| Work required |
Reproduce every record below, character by character.

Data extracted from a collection
[Start of Attachment]

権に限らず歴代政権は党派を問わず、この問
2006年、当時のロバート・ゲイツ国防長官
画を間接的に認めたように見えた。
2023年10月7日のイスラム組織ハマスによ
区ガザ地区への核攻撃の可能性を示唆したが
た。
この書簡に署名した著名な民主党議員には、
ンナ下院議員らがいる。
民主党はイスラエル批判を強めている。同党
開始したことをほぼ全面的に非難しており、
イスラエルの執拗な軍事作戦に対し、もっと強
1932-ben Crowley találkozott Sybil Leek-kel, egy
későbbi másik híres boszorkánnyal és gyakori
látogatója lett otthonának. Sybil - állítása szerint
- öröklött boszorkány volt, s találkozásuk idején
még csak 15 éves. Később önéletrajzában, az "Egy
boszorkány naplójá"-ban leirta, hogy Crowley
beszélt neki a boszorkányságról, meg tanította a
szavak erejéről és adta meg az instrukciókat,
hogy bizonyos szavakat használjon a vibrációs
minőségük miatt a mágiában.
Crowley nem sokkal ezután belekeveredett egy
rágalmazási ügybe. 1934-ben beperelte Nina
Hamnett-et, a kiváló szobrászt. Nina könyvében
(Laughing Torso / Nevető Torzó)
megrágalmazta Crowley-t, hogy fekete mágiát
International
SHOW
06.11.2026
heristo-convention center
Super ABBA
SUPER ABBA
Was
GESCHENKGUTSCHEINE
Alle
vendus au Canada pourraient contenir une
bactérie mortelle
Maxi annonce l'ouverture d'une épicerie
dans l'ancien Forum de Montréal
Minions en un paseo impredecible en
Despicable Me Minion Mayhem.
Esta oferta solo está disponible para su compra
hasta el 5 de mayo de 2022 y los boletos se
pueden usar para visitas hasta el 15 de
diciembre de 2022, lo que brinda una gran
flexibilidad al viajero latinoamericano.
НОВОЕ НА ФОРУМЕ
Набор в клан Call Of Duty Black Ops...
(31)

[End of Attachment]

| Output of the task |
権に限らず歴代政権は党派を問わず、この問
2006年、当時のロバート・ゲイツ国防長官
画を間接的に認めたように見えた。
2023年10月7日のイスラム組織ハマスによ
区ガザ地区への核攻撃の可能性を示唆したが
た。
この書簡に署名した著名な民主党議員には、
ンナ下院議員らがいる。
民主党はイスラエル批判を強めている。同党
開始したことをほぼ全面的に非難しており、
イスラエルの執拗な軍事作戦に対し、もっと強
1932-ben Crowley találkozott Sybil Leek-kel, egy
későbbi másik híres boszorkánnyal és gyakori
látogatója lett otthonának. Sybil - állítása szerint
- öröklött boszorkány volt, s találkozásuk idején
még csak 15 éves. Később önéletrajzában, az "Egy
boszorkány naplójá"-ban leirta, hogy Crowley
beszélt neki a boszorkányságról, meg tanította a
szavak erejéről és adta meg az instrukciókat,
hogy bizonyos szavakat használjon a vibrációs
minőségük miatt a mágiában.
Crowley nem sokkal ezután belekeveredett egy
rágalmazási ügybe. 1934-ben beperelte Nina
Hamnett-et, a kiváló szobrászt. Nina könyvében
(Laughing Torso / Nevető Torzó)
megrágalmazta Crowley-t, hogy fekete mágiát
International
SHOW
06.11.2026
heristo-convention center
Super ABBA
SUPER ABBA
Was
GESCHENKGUTSCHEINE
Alle
vendus au Canada pourraient contenir une
bactérie mortelle
Maxi annonce l'ouverture d'une épicerie
dans l'ancien Forum de Montréal
Minions en un paseo impredecible en
Despicable Me Minion Mayhem.
Esta oferta solo está disponible para su compra
hasta el 5 de mayo de 2022 y los boletos se
pueden usar para visitas hasta el 15 de
diciembre de 2022, lo que brinda una gran
flexibilidad al viajero latinoamericano.
НОВОЕ НА ФОРУМЕ
Набор в клан Call Of Duty Black Ops...
(31)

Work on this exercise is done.